Ford przyspieszy elektrycznie
Do końca bieżącej dekady w ofercie Forda pojawi się 13 nowych modeli, do napędu których wykorzystywana będzie energia elektryczna. Łącznie ponad 40 proc. modeli będzie dysponować wówczas już wersjami hybrydowymi bądź typowo elektrycznymi. Na elektryfikację swojej floty Ford zamierza przeznaczyć 4,5 mld dolarów.
O tym, jak ważny jest segment pojazdów elektrycznych oraz hybrydowych świadczy zaangażowanie większości producentów w badania i rozwój nad nowoczesnymi technologiami i alternatywnymi źródłami napędu. Choć kwota 4,5 mld dolarów, jakie tylko do końca tej dekady Ford zamierza zainwestować w rozwiązania związane z pojazdami elektrycznymi, wydaje się astronomiczna, to jednak trzeba zaznaczyć, że podobne inwestycje czynią dziś wszyscy.
Zgodnie z planem, jaki przedstawił Ford, do 2020 r. w ofercie pojawi się 13 hybrydowych albo elektrycznych nowości, dzięki czemu do końca tej dekady już ponad 40 proc. modeli tej marki będzie miało swoje ekologiczne odpowiedniki.

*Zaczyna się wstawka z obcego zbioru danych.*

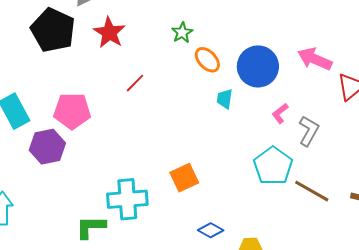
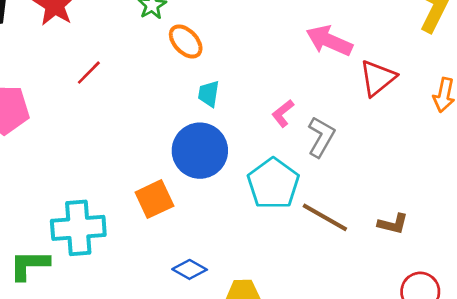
blue circle: (258, 66) -> (200, 151), moved

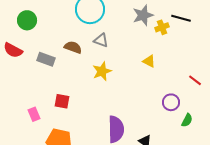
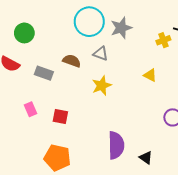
gray star: (143, 15) -> (121, 28), moved
pink rectangle: (34, 114) -> (31, 109), moved

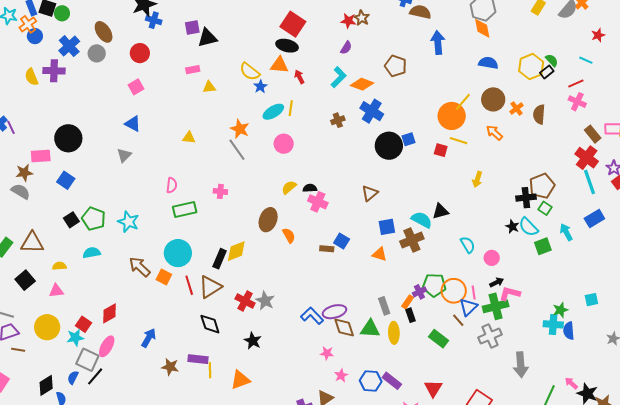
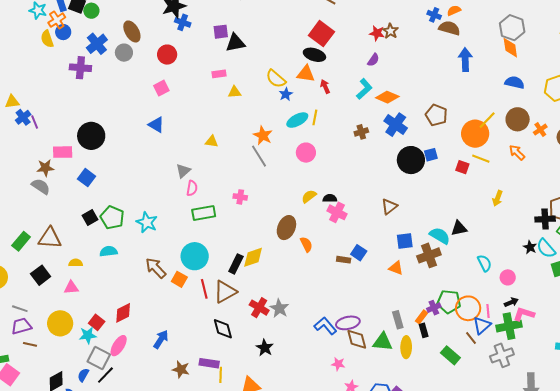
brown pentagon: (396, 66) -> (436, 115), moved
yellow semicircle: (31, 77) -> (47, 39), moved
gray triangle: (124, 155) -> (183, 171), moved

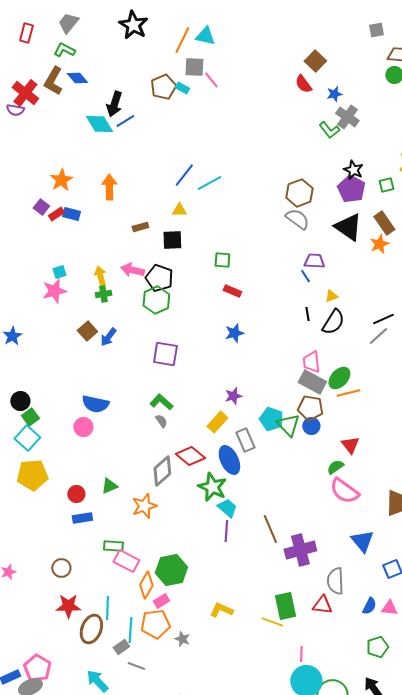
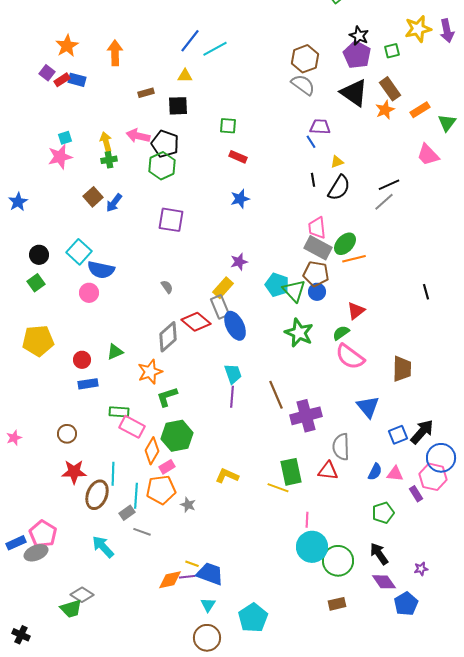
black circle: (20, 401) -> (39, 255), moved
green L-shape: (161, 402) -> (167, 397), moved, turned -60
cyan square: (27, 438) -> (79, 252), moved
gray rectangle: (245, 440) -> (220, 307), moved
red triangle: (350, 445) -> (356, 311), turned 30
green star: (212, 487) -> (299, 333), moved
cyan trapezoid: (227, 508) -> (233, 374), turned 30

A trzeba dodać, że Ford już teraz jest liczącym się graczem w tym segmencie rynkowym. Wprawdzie na rynku europejskim nie za bardzo potwierdza to jeszcze dostępna gama modeli, ale i tu ma się to zmienić niebawem. Globalnie natomiast Ford należy do ścisłej czołówki pod względem liczby oferowanym hybryd typu plug in, zajmując w Stanach Zjednoczonych drugie miejsce w tym sektorze rynku.
Teraz Ford zamierza mocniej wejść w ten segment rynku również na kontynencie europejskim oraz w Azji. Dlatego też większość z zapowiadanych inwestycji będzie dotyczyć właśnie tych dwóch rynków. Centra badawcze w Europie oraz Azji mają wspólnymi siłami opracować nowoczesne rozwiązania, w tym jeszcze bardziej wydajne baterie.
Pierwszą oznaką zapowiadanego przyspieszenia w sektorze elektrycznych pojazdów będzie elektryczny Ford Focus, którego produkcja ruszy w drugiej połowie przyszłego roku. Model ten trafi niemal jednocześnie i do Europy, i na rynek amerykański. Nowością, jaka pojawi się na rynku wraz z tym modelem, będzie niezwykle szybki system ładowania baterii DC, który pozwoli je naładować w 80 proc. w ok. 30 minut, co zapewni autu zasięg niecałych 150 km.
Wprawdzie na pokładzie Focusa napędzanego energią elektryczną znajdzie się szereg rozwiązań dedykowanych tej wersji, m.in. system, który ma uczyć kierowcę hamowania z maksymalnym możliwym odzyskiem energii, czy wyświetlacz SmartGauge, który pozwolić na bieżąco monitorować zużycie energii, to jednak inżynierowie Forda zapewniają, że również i ta wersja Focusa zapewni najwyższy poziom, jeśli chodzi o prowadzenie i właściwości jezdne.